“Confirmed Judges, Confirmed Fears” is a blog series documenting the harmful impact of President Trump’s judges on Americans’ rights and liberties.
Trump 10th Circuit judge Allison Eid cast the deciding vote in a July decision to approve a city ordinance that banned all speech on most street medians. The ordinance also effectively stopped a man who is homeless from continuing to seek charitable contributions, even though he had won a challenge to an earlier ordinance banning panhandling. As the dissent explained, the city did not carry its burden under the First Amendment to show that the rule did not prohibit more speech than necessary to advance the goal of public safety.

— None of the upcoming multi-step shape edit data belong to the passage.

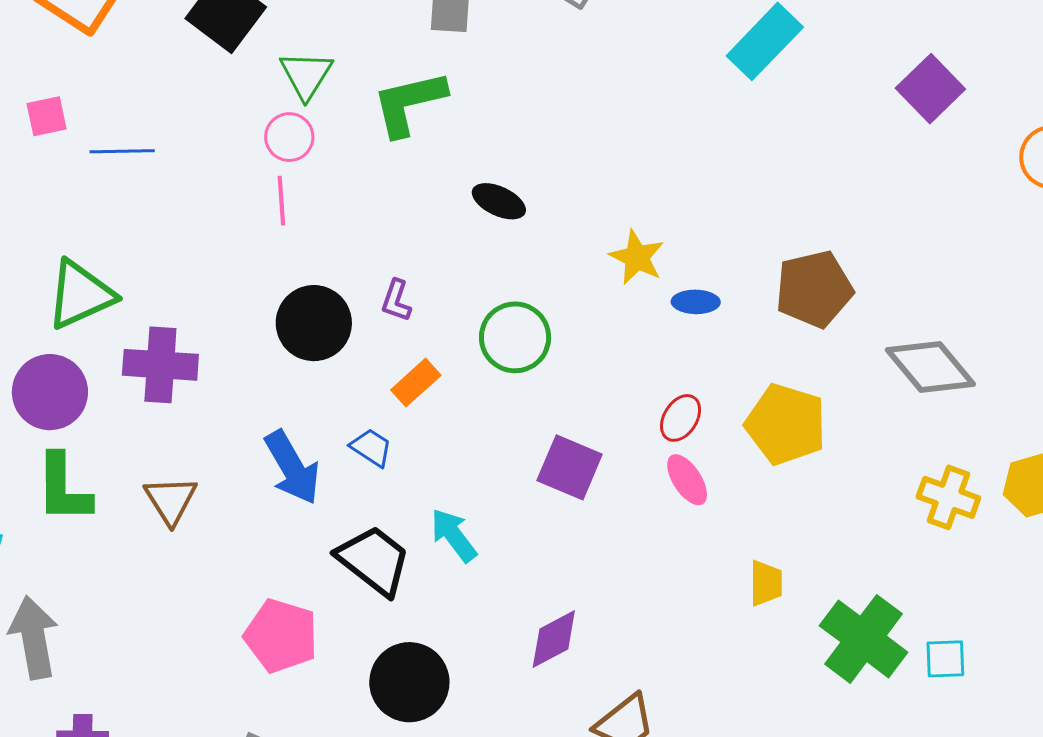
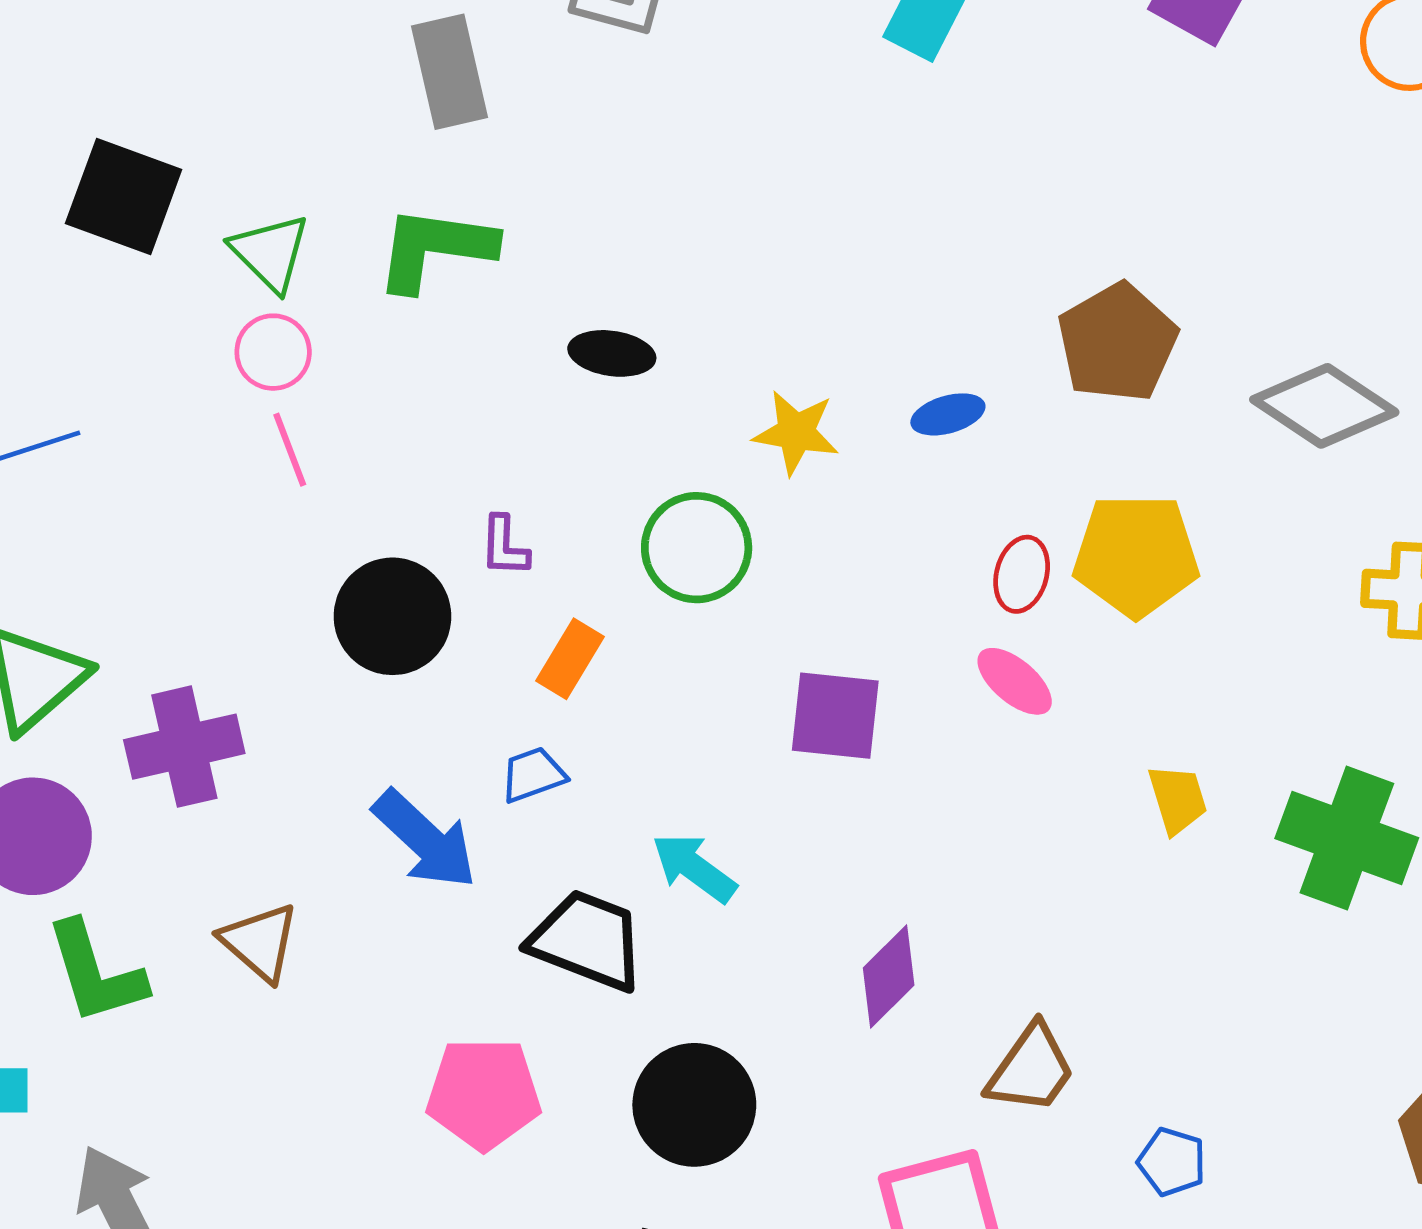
green L-shape: (409, 103) -> (435, 248), turned 38
yellow star: (637, 257) -> (796, 432), moved
red ellipse: (681, 418) -> (1022, 574), moved
blue trapezoid: (371, 447) -> (533, 775), turned -36

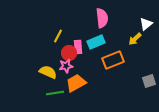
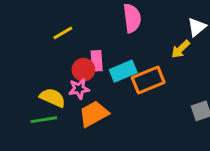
yellow line: (58, 36) -> (63, 33), moved, turned 32
cyan rectangle: (96, 42) -> (123, 71), moved
green line: (55, 93) -> (44, 120), moved

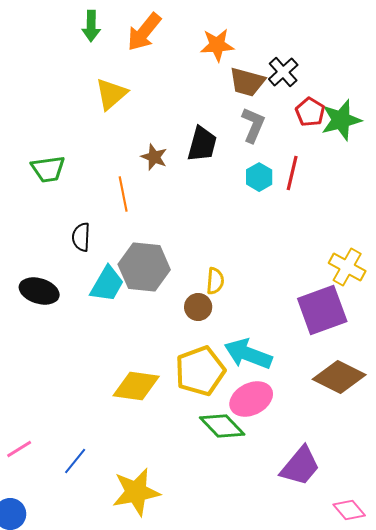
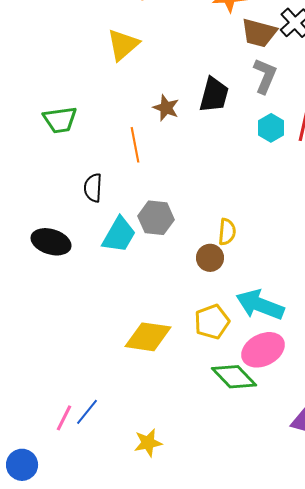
gray hexagon: (144, 267) -> (156, 218), size x0.7
yellow pentagon: (200, 371) -> (212, 322), size x0.7
pink line: (19, 449) -> (64, 418), moved, turned -32
yellow star: (136, 492) -> (148, 443), size x0.6

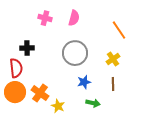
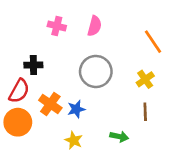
red semicircle: (16, 68) -> (19, 91), turned 36
blue star: (84, 82) -> (76, 109), moved
orange cross: (40, 93) -> (50, 104), moved

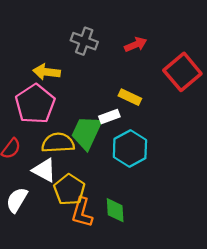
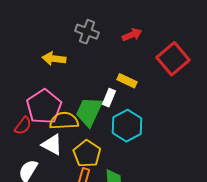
pink pentagon: (35, 104) -> (44, 107), moved
white rectangle: (109, 117) -> (109, 98), turned -48
yellow pentagon: (69, 190) -> (87, 154), moved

Steve Ray Evans is a man experiencing homelessness in Sandy City, Utah. In 2014, he successfully challenged a city ordinance that banned soliciting contributions or “panhandling.” The city then passed an ordinance prohibiting all speech on long-used medians near streets. In response, a nonprofit legal clinic filed a free speech challenge to the second ordinance on his behalf.
A district court dismissed the complaint on summary judgment without trial, ruling that the ordinance was justified by concern about public safety. The 10th Circuit majority agreed and held that the ordinance did not place a “substantial burden” on speech, with Eid casting the deciding vote, in Evans v. Sandy City.
Judge Mary Beck Briscoe strongly disagreed, explaining that the city had not “carried its burden” under the First Amendment to prove that the ordinance was “narrowly tailored to serve a significant government interest.” In particular, she disagreed with the majority’s conclusion that the ordinance did not place a “substantial burden” on speech, noting that it bans “all speech on affected medians at all times” and that it applies to a “substantial number” of medians “throughout the city.” She pointed out that the record did not contain the required “substantial evidence” to warrant the ordinance’s application to a large amount of city territory, noting that the determinations of which medians would be covered were made “anecdotally.” The record suggested that problems arose only “infrequently and in a single area.” In addition, Brisoce explained, the city and the lower court neglected to consider “numerous alternative measures” that could have been used, such as limiting the ordinance to evening hours or periods when traffic is busy.
In short, Briscoe concluded, the record was “not enough” to justify the city’s significant restrictions on free speech, and the case should have been sent back to the district court so that Evans could try to prove his case. But as a result of Eid’s vote, that will not happen. Instead, the consequences of this decision violate the right to free speech and harm Evans– and all communities living in homelessness throughout the Tenth Circuit.